According to news reports, the agency had even been warned ahead of time about impending violence.

On Jan. 16, Congress told the Department of Homeland Security — the service’s parent agency — to preserve any records related to the attack.

Evidently the message didn’t quite get through.

Last Tuesday, the agency told a House committee that most of its agents’ texts from that day have been deleted. Although it had been asked by the DHS’s inspector general to turn over mobile records from 24 individuals, it has so far managed to dig up just one (1) relevant text conversation.

By law, federal agencies are generally required to collect and store all such data, including texts, chat logs and instant messages.

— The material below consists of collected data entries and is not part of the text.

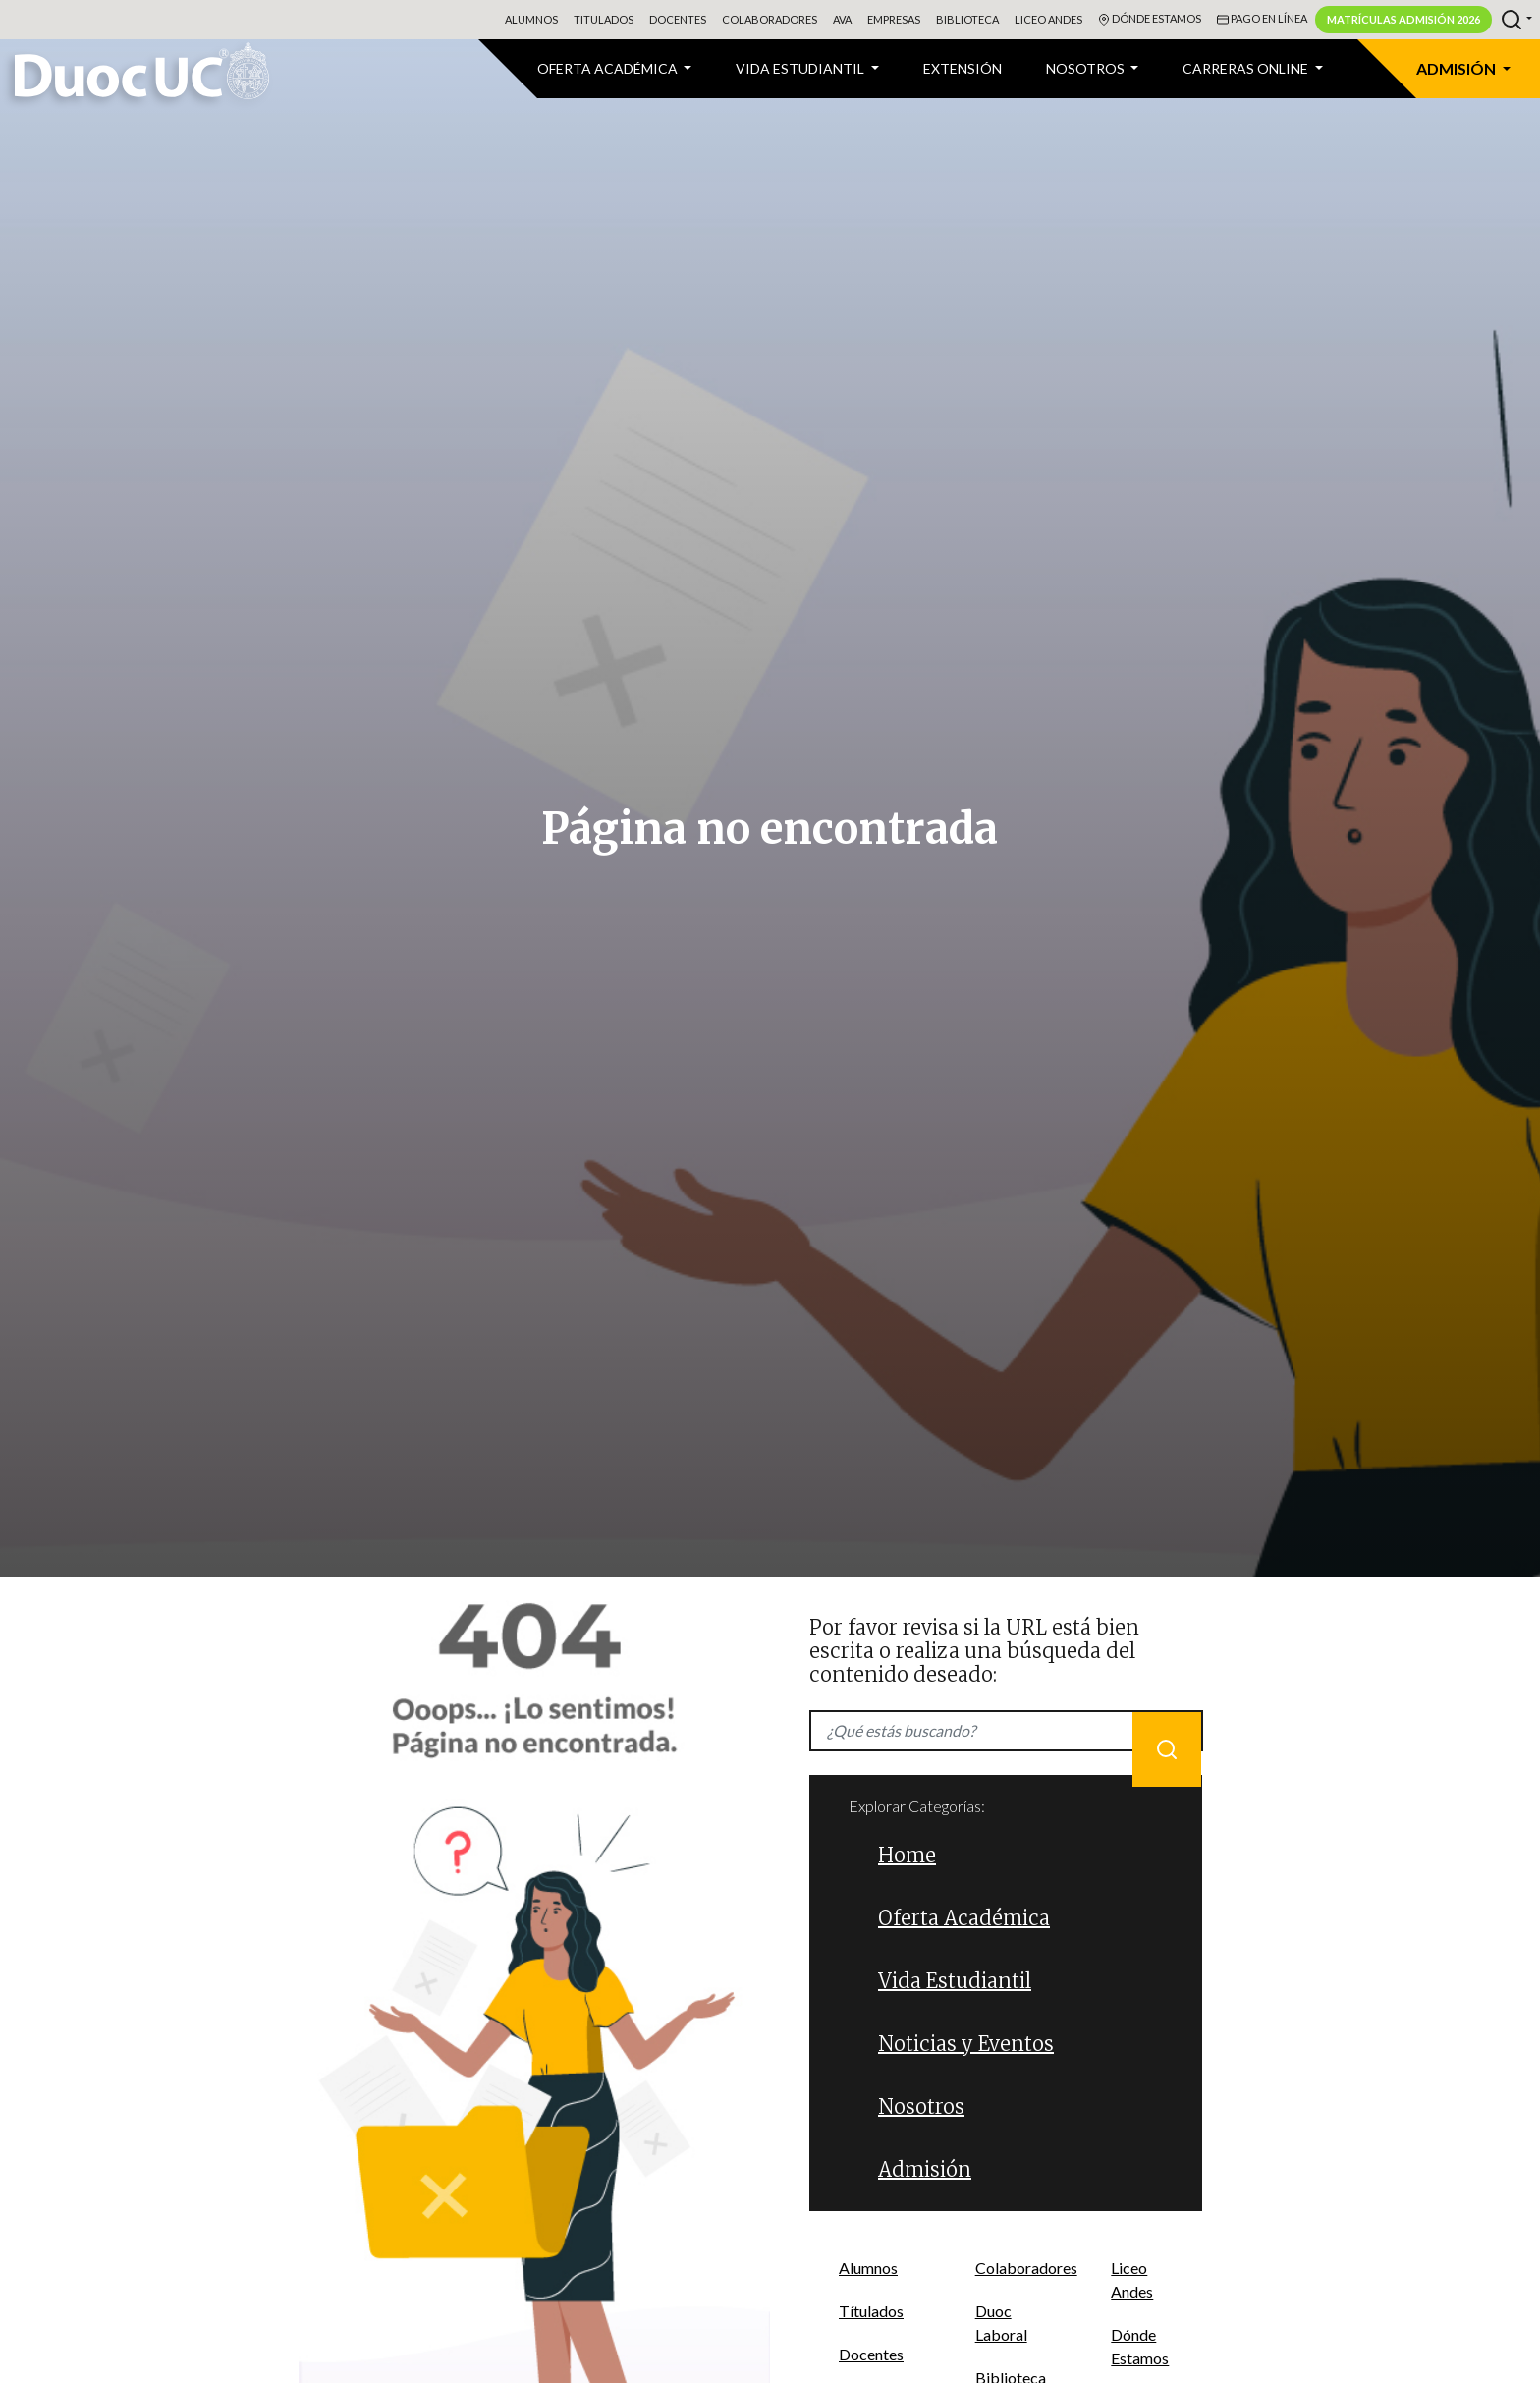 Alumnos (531, 19)
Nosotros (921, 2106)
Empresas (893, 19)
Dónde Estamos (1149, 19)
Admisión (924, 2169)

The apparent problem was that the service had reset its mobile phones as part of a long-planned switch to a new software-management application. Although it had told agents to back up any work-related text messages, many of them failed to do so. The migration went ahead, the phones were wiped, and potentially crucial evidence was destroyed. What can you do?

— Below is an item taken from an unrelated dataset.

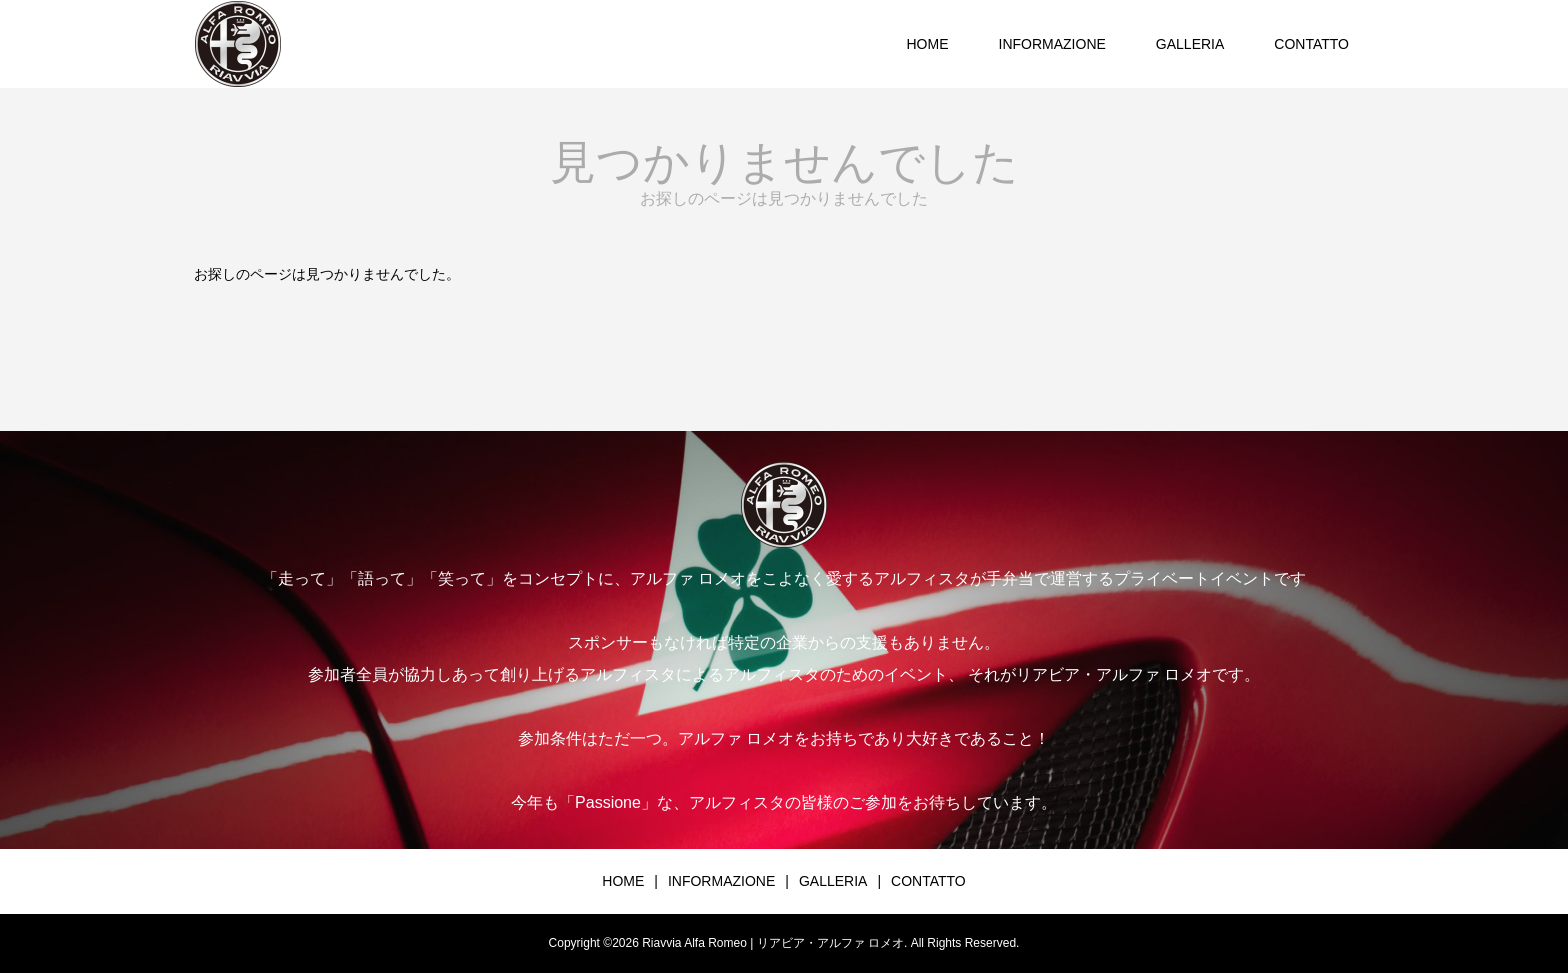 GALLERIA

To put it mildly, this was a rather unusual process. Whether at a government agency or a private company, retention of such records normally happens automatically. A systemwide backup would be conducted before any migration. Existing messages would be routinely preserved. Under no circumstances would individual employees get to pick and choose what data to preserve while an investigation is underway.

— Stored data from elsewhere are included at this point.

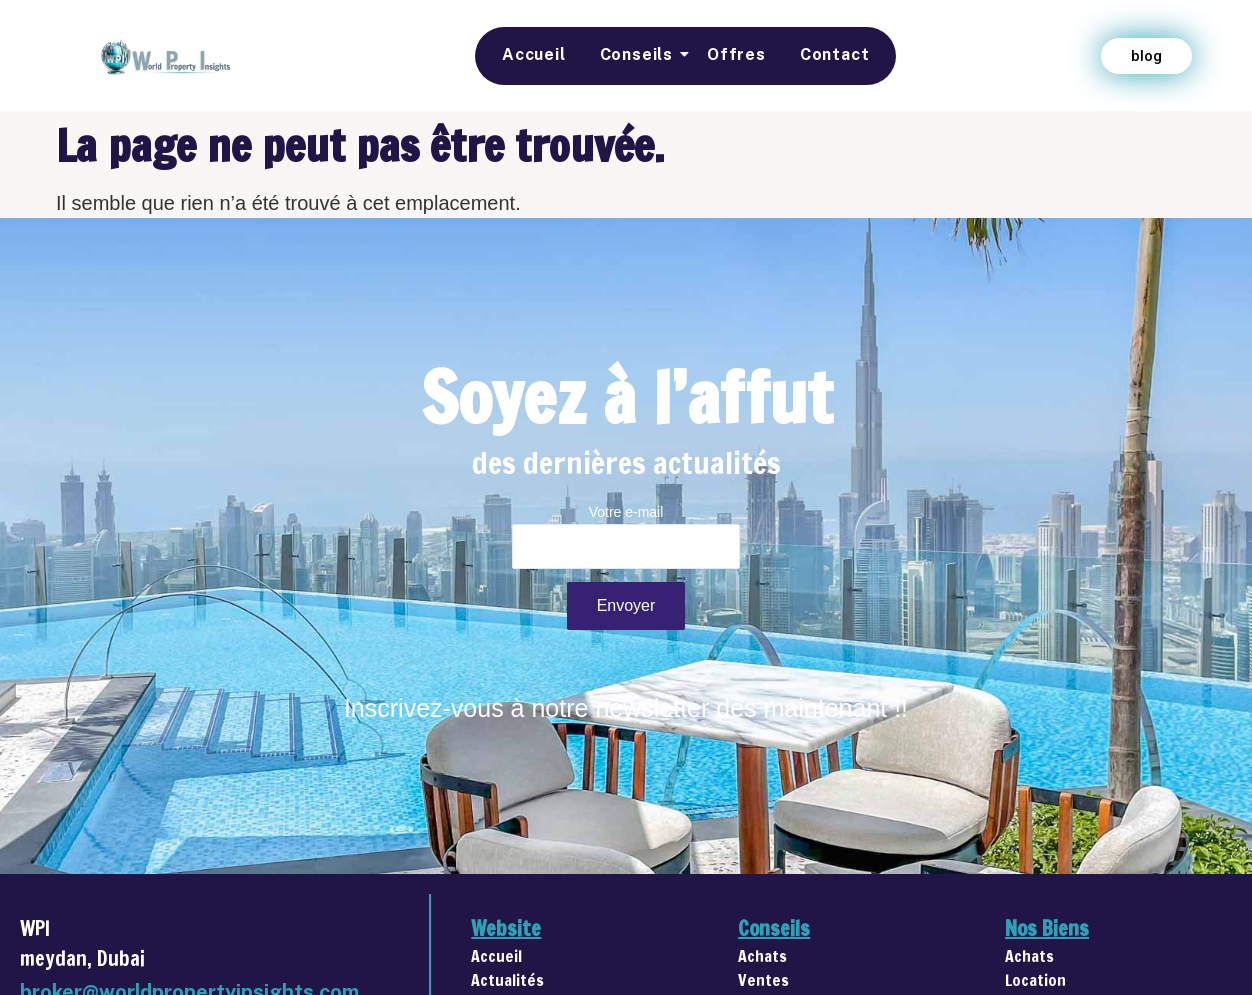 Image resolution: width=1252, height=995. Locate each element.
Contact (835, 54)
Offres (736, 54)
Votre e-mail (626, 542)
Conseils (640, 54)
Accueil (534, 54)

In this case, the specifics strain credulity even further. Four House committees had specifically sought the records before their deletion. So did the DHS inspector general. Basic common sense would’ve dictated that — just three weeks after a chaotic criminal assault on the Capitol — purging relevant text messages might raise some eyebrows. The Secret Service is a law-enforcement agency, after all, one whose explicit mission involves investigating cybercrimes.

“The insinuation that the Secret Service maliciously deleted text messages following a request is false,” the agency’s spokesman says.

Maybe so. Perhaps some naïve IT staffers blundered ahead innocently. Or maybe bureaucratic wires got crossed. Or conceivably something worse was going on. The DHS has reportedly opened a criminal investigation into the matter. Whatever the real story, the Secret Service owes Congress — and the country — some answers.